During a chase, Bond sneaks under equipment in the road and his enemies go down the cliff on fire (+). But tires screeching on gravel? Come on (-). The explosion of Dr. No’s atomic energy plant and base isn’t overwhelmingly enjoyable (-), but the inside of the base was well designed (+). The fire-breathing Dragon machine is pretty cool (+), but everybody who ends up shot looks like someone just splattered red paint on their clothes, with no bulletholes of which to speak (-).
The Bond Girls
Every woman in this film is a 10, especially the blonde Andress playing Honey Ryder. Our introduction to her is in that famous scene where she emerges from the sea in a white, two-piece bathing suit with a belt carrying a knife looking for seashells.
She gives a terrible performance, but that doesn’t matter. She can’t even fake being distressed when Bond sneaks up on a guy and stabs him to death, but cheap, stoney laughs are worth nearly as much as an impeccable performance when you’re stoned, and when you look like that you don’t need to act. You just stand there and look pretty.
LEGS! The gambling, brunette, Sylvia Trench, has legs for days. She’s played by Eunice Gayson.
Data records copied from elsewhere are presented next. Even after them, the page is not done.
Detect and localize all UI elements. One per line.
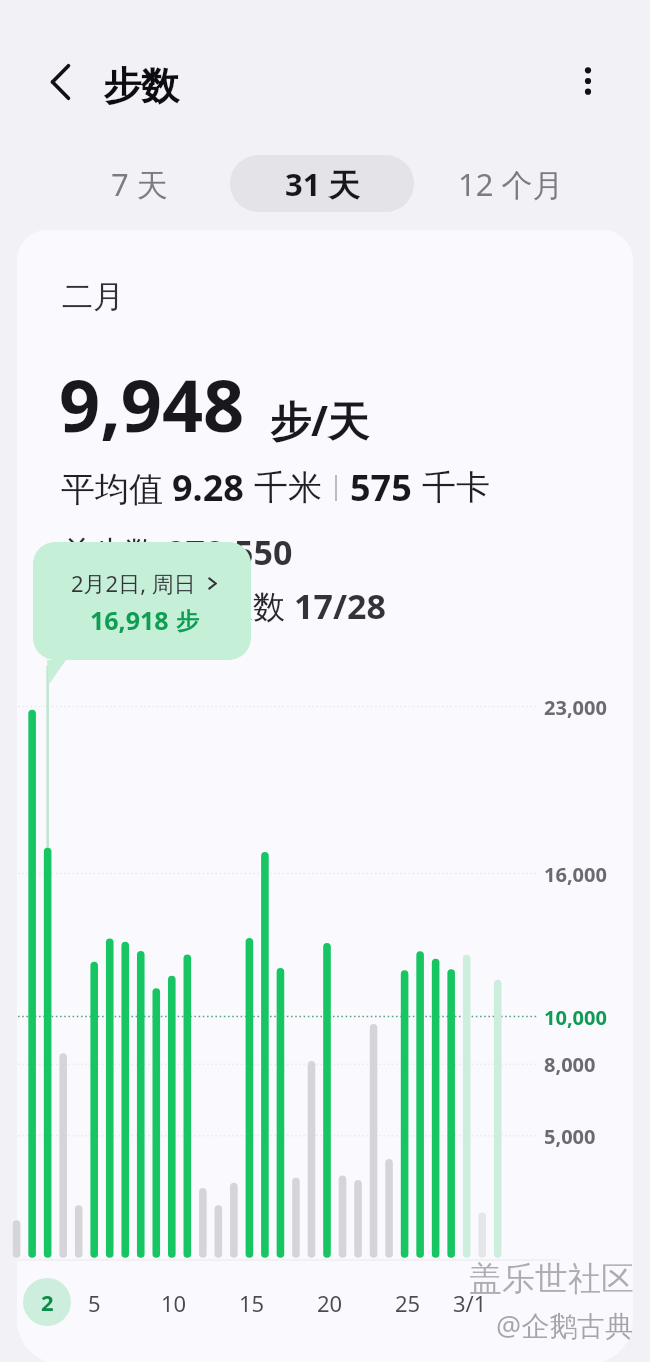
staticText: 步/天 [270,392,370,448]
button[interactable]: 12 个月 [440,155,582,212]
staticText: 平均值 [61,465,172,511]
staticText: 20 [317,1288,343,1318]
staticText: 3/1 [453,1288,487,1318]
button[interactable]: More options [564,57,612,105]
staticText: 千米 [254,466,322,509]
staticText: 2月2日, 周日 [71,568,196,598]
staticText: 步 [176,607,199,636]
staticText: 15 [239,1288,265,1318]
button[interactable]: 2 [23,1278,71,1326]
staticText: 2 [41,1287,54,1317]
staticText: 总步数 [61,530,166,574]
staticText: 16,918 [90,603,169,637]
staticText: 17/28 [294,583,386,629]
staticText: 16,000 [544,861,607,888]
staticText: 9.28 [172,463,254,512]
staticText: 5,000 [544,1123,596,1150]
staticText: 23,000 [544,694,607,721]
staticText: 千卡 [422,466,490,509]
staticText: 二月 [62,277,124,316]
staticText: 12 个月 [458,163,564,205]
staticText: 7 天 [111,163,168,205]
button[interactable]: 2月2日, 周日 [33,542,251,660]
staticText: 盖乐世社区 [469,1258,634,1300]
staticText: 25 [395,1288,421,1318]
staticText: 278,550 [166,529,293,575]
staticText: 5 [88,1288,101,1318]
staticText: 8,000 [544,1051,596,1078]
button[interactable]: Back [37,58,85,106]
staticText: @企鹅古典 [496,1306,634,1344]
staticText: 10,000 [544,1004,607,1031]
staticText: 575 [350,463,422,512]
button[interactable]: 31 天 [230,155,414,212]
staticText: 31 天 [285,163,360,205]
staticText: 10 [161,1288,187,1318]
staticText: 步数 [103,62,179,110]
button[interactable]: 7 天 [77,155,201,212]
staticText: 达成目标的天数 [61,584,294,628]
staticText: 9,948 [59,355,245,453]
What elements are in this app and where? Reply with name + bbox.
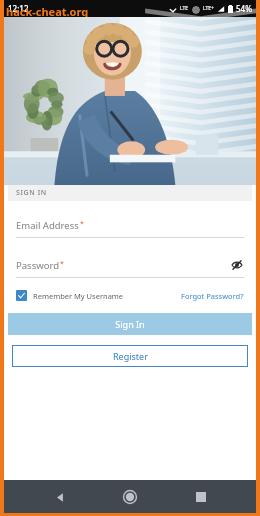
button[interactable]: Home [115,482,145,512]
staticText: 12:12 [8,3,29,14]
button[interactable]: Sign In [8,313,252,335]
button[interactable]: Recent apps [186,482,216,512]
staticText: SIGN IN [16,188,47,198]
button[interactable]: Forgot Password? [181,291,244,301]
staticText: 54% [236,3,252,14]
staticText: Email Address [16,219,79,232]
staticText: Register [113,350,148,362]
staticText: Password [16,259,59,272]
button[interactable]: Back [45,482,75,512]
button[interactable]: Remember My Username [16,290,124,301]
staticText: Sign In [115,318,145,330]
button[interactable]: Show password [230,258,244,272]
staticText: Remember My Username [33,291,124,301]
staticText: * [60,259,64,269]
staticText: Forgot Password? [181,291,244,301]
staticText: LTE [180,5,189,12]
button[interactable]: Register [12,345,248,367]
staticText: * [80,219,84,229]
staticText: hack-cheat.org [6,4,89,17]
staticText: LTE+ [203,5,214,12]
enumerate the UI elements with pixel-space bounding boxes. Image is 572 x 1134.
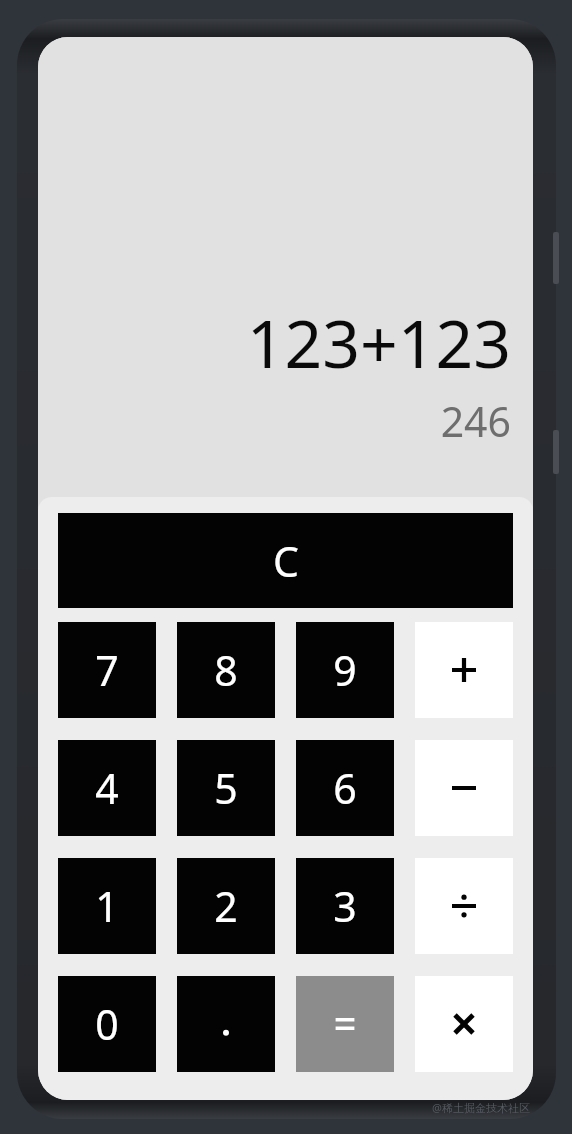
staticText: 6 — [333, 760, 357, 816]
staticText: 1 — [95, 878, 119, 934]
staticText: @稀土掘金技术社区 — [432, 1100, 530, 1115]
staticText: 9 — [333, 642, 357, 698]
button[interactable]: 8 — [177, 622, 275, 718]
button[interactable]: 4 — [58, 740, 156, 836]
button[interactable]: 7 — [58, 622, 156, 718]
button[interactable]: 1 — [58, 858, 156, 954]
staticText: 2 — [214, 878, 238, 934]
staticText: 8 — [214, 642, 238, 698]
staticText: 7 — [95, 642, 119, 698]
button[interactable]: Plus — [415, 622, 513, 718]
staticText: 3 — [333, 878, 357, 934]
staticText: 4 — [95, 760, 119, 816]
button[interactable]: Divide — [415, 858, 513, 954]
button[interactable]: 9 — [296, 622, 394, 718]
button[interactable]: Decimal point — [177, 976, 275, 1072]
button[interactable]: 5 — [177, 740, 275, 836]
staticText: 123+123 — [38, 297, 511, 387]
button[interactable]: Multiply — [415, 976, 513, 1072]
button[interactable]: 3 — [296, 858, 394, 954]
button[interactable]: C — [58, 513, 513, 608]
staticText: 246 — [38, 393, 511, 449]
button[interactable]: Equals — [296, 976, 394, 1072]
button[interactable]: 6 — [296, 740, 394, 836]
button[interactable]: 2 — [177, 858, 275, 954]
button[interactable]: Minus — [415, 740, 513, 836]
staticText: 5 — [214, 760, 238, 816]
staticText: C — [273, 533, 299, 589]
staticText: 0 — [95, 996, 119, 1052]
button[interactable]: 0 — [58, 976, 156, 1072]
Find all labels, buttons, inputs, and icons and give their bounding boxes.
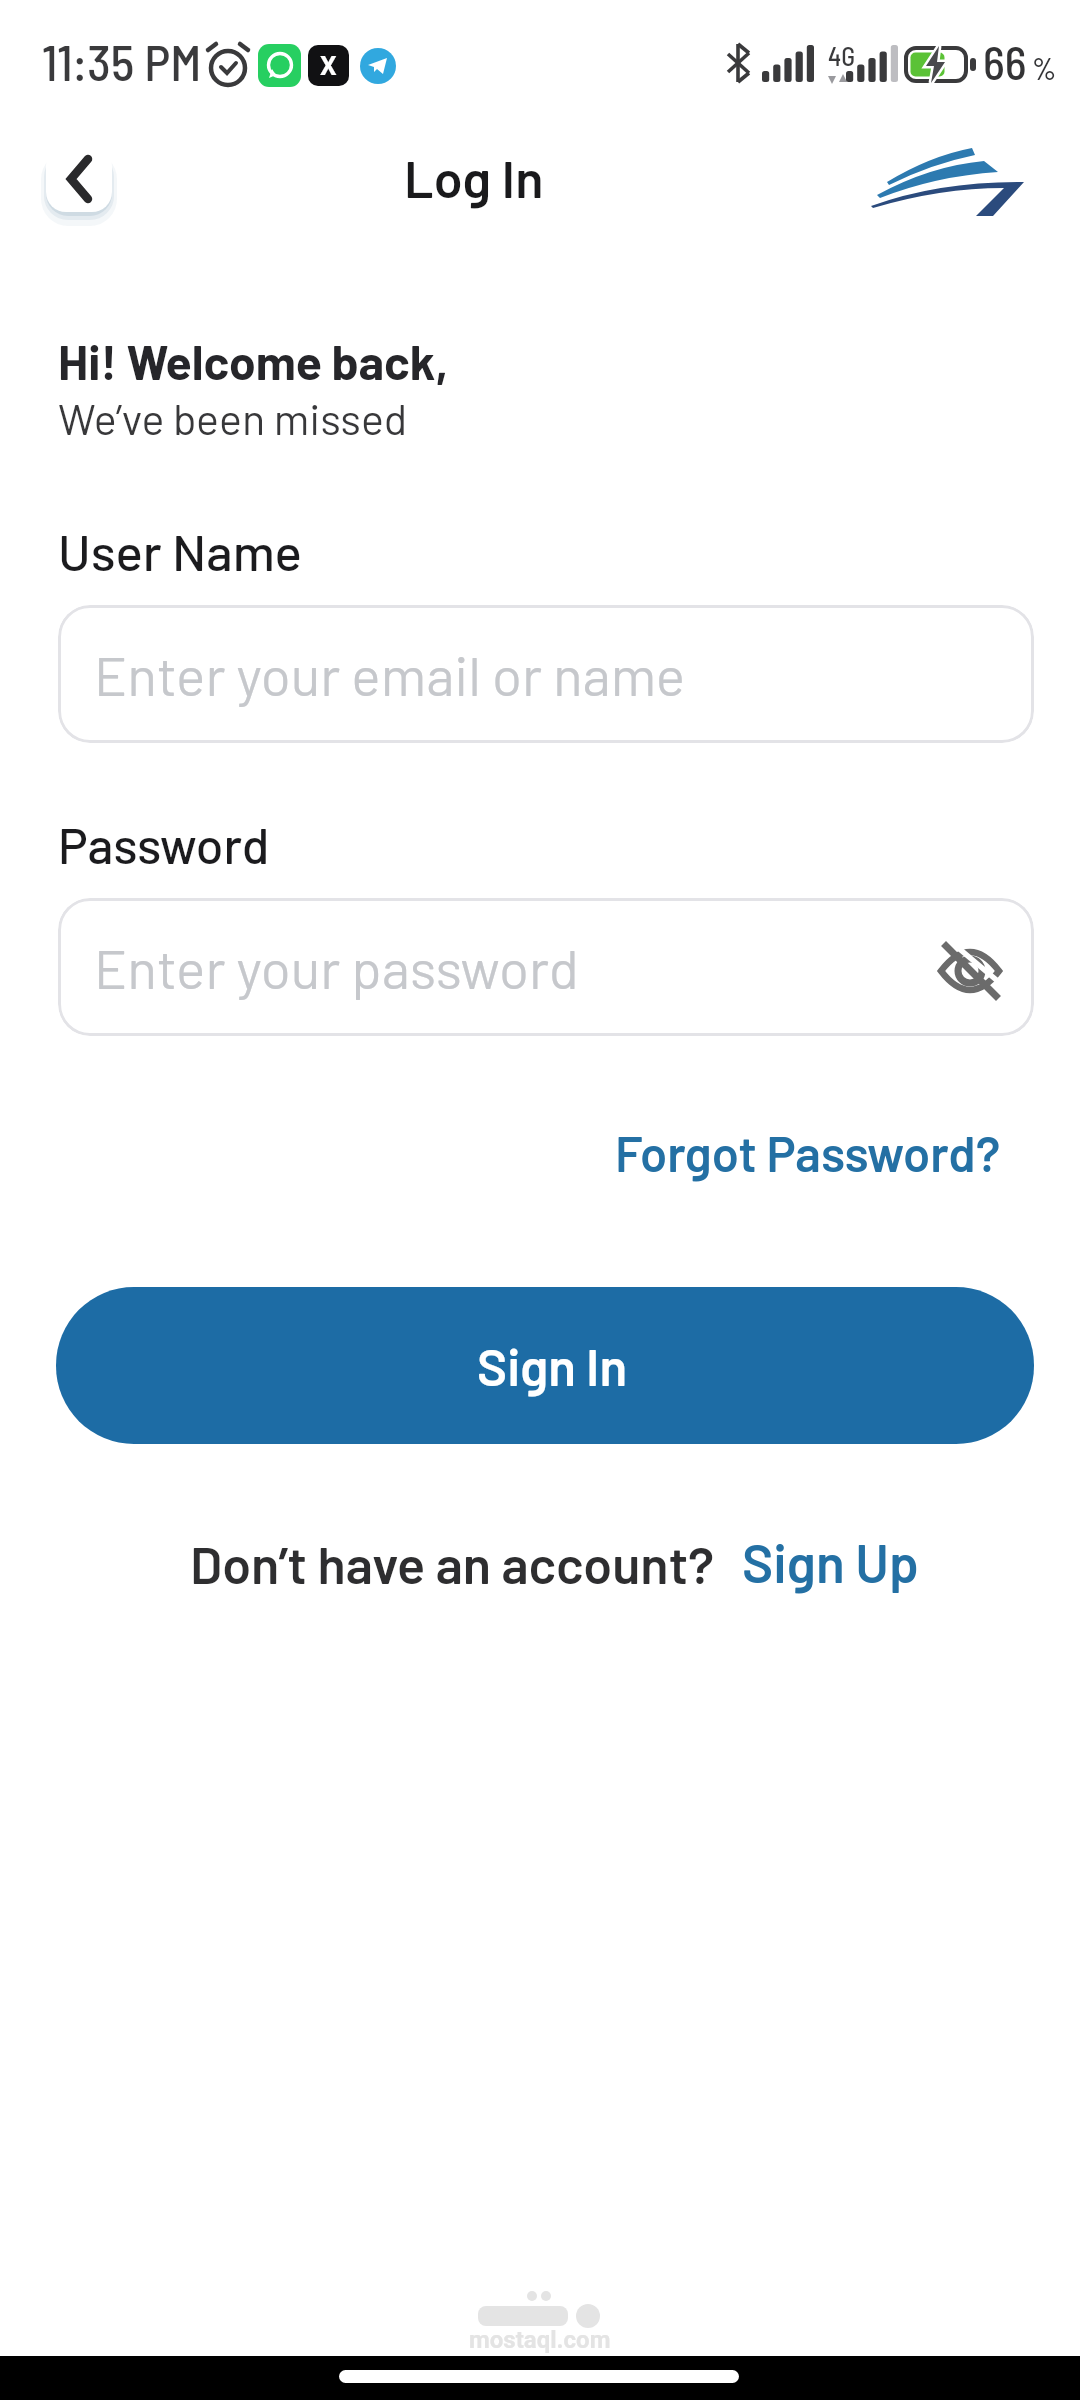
button[interactable]: Sign Up (742, 1530, 919, 1594)
button[interactable]: Enter your email or name (58, 605, 1034, 743)
staticText: Don’t have an account? (190, 1532, 715, 1594)
button[interactable] (46, 146, 112, 212)
button[interactable]: Sign In (56, 1287, 1034, 1444)
staticText: Sign Up (742, 1530, 919, 1594)
staticText: Enter your email or name (94, 641, 686, 707)
staticText: 11:35 PM (42, 31, 202, 91)
staticText: We’ve been missed (58, 392, 408, 444)
staticText: X (320, 51, 337, 81)
staticText: Forgot Password? (615, 1123, 1001, 1182)
staticText: mostaql.com (469, 2326, 611, 2354)
staticText: User Name (58, 520, 302, 581)
staticText: 66 (983, 34, 1027, 89)
staticText: % (1032, 50, 1057, 86)
staticText: 4G (828, 40, 856, 71)
button[interactable]: Enter your password (58, 898, 1034, 1036)
staticText: Sign In (477, 1335, 628, 1396)
staticText: Password (58, 814, 270, 874)
button[interactable]: Forgot Password? (615, 1123, 1001, 1182)
staticText: Log In (404, 146, 544, 208)
staticText: Hi! Welcome back, (58, 332, 449, 390)
staticText: Enter your password (94, 934, 579, 1000)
She looks right into Bond’s eyes as they kiss.
“I must leave immediately…Almost immediately,” Bond says.
DAMN! The Asian flower who eavesdrops on Bond’s conversation from behind the door is played by Zena Marshall, of French and Irish descent.
“Collect me at my apartment,” on the bed in a white robe. Mmm.
Total GBR: 053/070
If a few chuckles and some nice looking girls are what you’re after, Dr. No fits the bill. Otherwise, it’s underwhelming as far as Bond films go.